▶ Task statement:
Make an exact copy of the entries below, with all images left out.

★ ★ ★ ★ ★ ★ ★

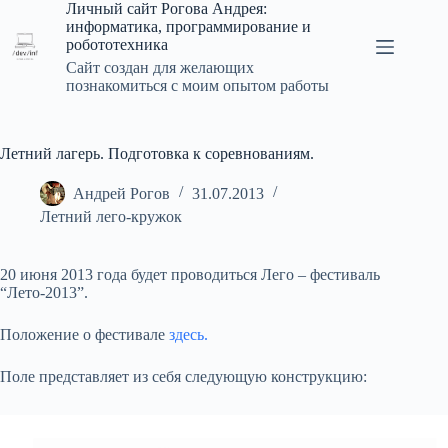
Перейти
Личный сайт Рогова Андрея:
к
информатика, программирование и
сути
робототехника
Сайт создан для желающих
познакомиться с моим опытом работы
Летний лагерь. Подготовка к соревнованиям.
Андрей Рогов
31.07.2013
Летний лего-кружок
20 июня 2013 года будет проводиться Лего – фестиваль
“Лето-2013”.
Положение о фестивале
здесь.
Поле представляет из себя следующую конструкцию:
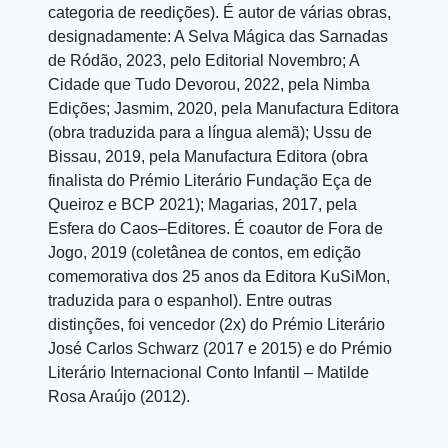
categoria de reedições). É autor de várias obras,
designadamente: A Selva Mágica das Sarnadas
de Ródão, 2023, pelo Editorial Novembro; A
Cidade que Tudo Devorou, 2022, pela Nimba
Edições; Jasmim, 2020, pela Manufactura Editora
(obra traduzida para a língua alemã); Ussu de
Bissau, 2019, pela Manufactura Editora (obra
finalista do Prémio Literário Fundação Eça de
Queiroz e BCP 2021); Magarias, 2017, pela
Esfera do Caos–Editores. É coautor de Fora de
Jogo, 2019 (coletânea de contos, em edição
comemorativa dos 25 anos da Editora KuSiMon,
traduzida para o espanhol). Entre outras
distinções, foi vencedor (2x) do Prémio Literário
José Carlos Schwarz (2017 e 2015) e do Prémio
Literário Internacional Conto Infantil – Matilde
Rosa Araújo (2012).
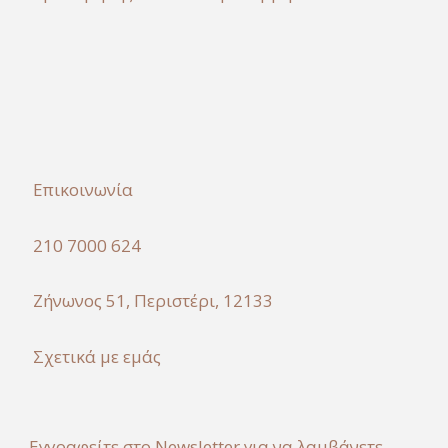
Επικοινωνία
210 7000 624
Ζήνωνος 51, Περιστέρι, 12133
Σχετικά με εμάς
Εγγραφείτε στο Newsletter για να λαμβάνετε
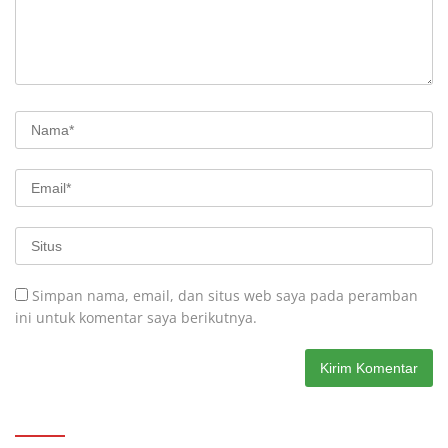
Simpan nama, email, dan situs web saya pada peramban
ini untuk komentar saya berikutnya.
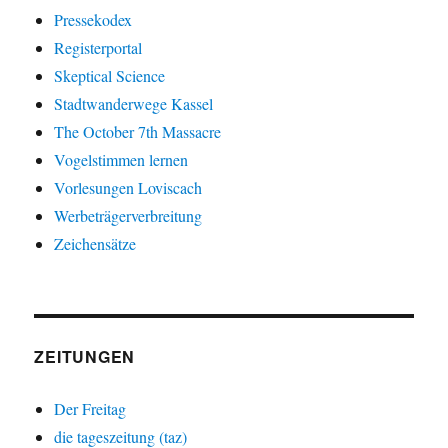
Pressekodex
Registerportal
Skeptical Science
Stadtwanderwege Kassel
The October 7th Massacre
Vogelstimmen lernen
Vorlesungen Loviscach
Werbeträgerverbreitung
Zeichensätze
ZEITUNGEN
Der Freitag
die tageszeitung (taz)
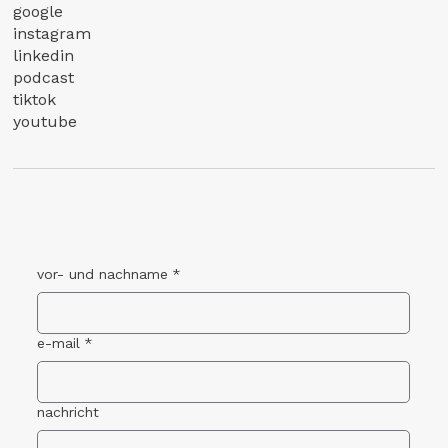
google
instagram
linkedin
podcast
tiktok
youtube
vor- und nachname
*
e-mail
*
nachricht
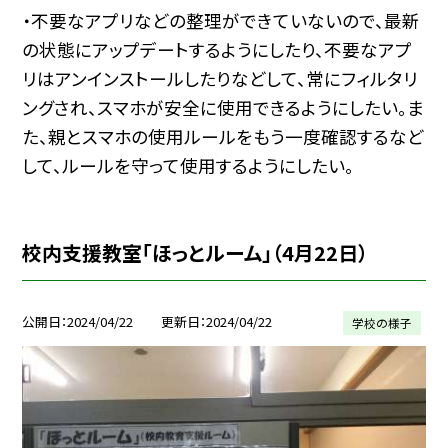
・不要なアプリなどの整理ができていないので、最新
の状態にアップデートするようにしたり、不要なアプ
リはアンインストールしたりなどして、常にフィルタリ
ングされ、スマホが安全に使用できるようにしたい。ま
た、親とスマホの使用ルールをもう一度確認するなど
して、ルールを守って使用するようにしたい。
校内支援教室「ほっとルーム」（4月22日）
公開日
2024/04/22
更新日
2024/04/22
学校の様子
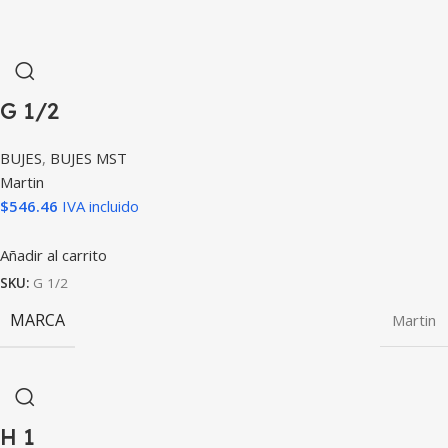
G 1/2
BUJES
,
BUJES MST
Martin
$
546.46
IVA incluido
Añadir al carrito
SKU:
G 1/2
MARCA
Martin
H 1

★ ★ ★ ★ ★ ★ ★

▶ Result for this task:
Перейти
Личный сайт Рогова Андрея:
к
информатика, программирование и
сути
робототехника
Сайт создан для желающих
познакомиться с моим опытом работы
Летний лагерь. Подготовка к соревнованиям.
Андрей Рогов
31.07.2013
Летний лего-кружок
20 июня 2013 года будет проводиться Лего – фестиваль
“Лето-2013”.
Положение о фестивале
здесь.
Поле представляет из себя следующую конструкцию:
categoria de reedições). É autor de várias obras,
designadamente: A Selva Mágica das Sarnadas
de Ródão, 2023, pelo Editorial Novembro; A
Cidade que Tudo Devorou, 2022, pela Nimba
Edições; Jasmim, 2020, pela Manufactura Editora
(obra traduzida para a língua alemã); Ussu de
Bissau, 2019, pela Manufactura Editora (obra
finalista do Prémio Literário Fundação Eça de
Queiroz e BCP 2021); Magarias, 2017, pela
Esfera do Caos–Editores. É coautor de Fora de
Jogo, 2019 (coletânea de contos, em edição
comemorativa dos 25 anos da Editora KuSiMon,
traduzida para o espanhol). Entre outras
distinções, foi vencedor (2x) do Prémio Literário
José Carlos Schwarz (2017 e 2015) e do Prémio
Literário Internacional Conto Infantil – Matilde
Rosa Araújo (2012).
Επικοινωνία
210 7000 624
Ζήνωνος 51, Περιστέρι, 12133
Σχετικά με εμάς
Εγγραφείτε στο Newsletter για να λαμβάνετε
Simpan nama, email, dan situs web saya pada peramban
ini untuk komentar saya berikutnya.
Pressekodex
Registerportal
Skeptical Science
Stadtwanderwege Kassel
The October 7th Massacre
Vogelstimmen lernen
Vorlesungen Loviscach
Werbeträgerverbreitung
Zeichensätze
ZEITUNGEN
Der Freitag
die tageszeitung (taz)
google
instagram
linkedin
podcast
tiktok
youtube
vor- und nachname
*
e-mail
*
nachricht
・不要なアプリなどの整理ができていないので、最新
の状態にアップデートするようにしたり、不要なアプ
リはアンインストールしたりなどして、常にフィルタリ
ングされ、スマホが安全に使用できるようにしたい。ま
た、親とスマホの使用ルールをもう一度確認するなど
して、ルールを守って使用するようにしたい。
校内支援教室「ほっとルーム」（4月22日）
公開日
2024/04/22
更新日
2024/04/22
学校の様子
G 1/2
BUJES
,
BUJES MST
Martin
$
546.46
IVA incluido
Añadir al carrito
SKU:
G 1/2
MARCA
Martin
H 1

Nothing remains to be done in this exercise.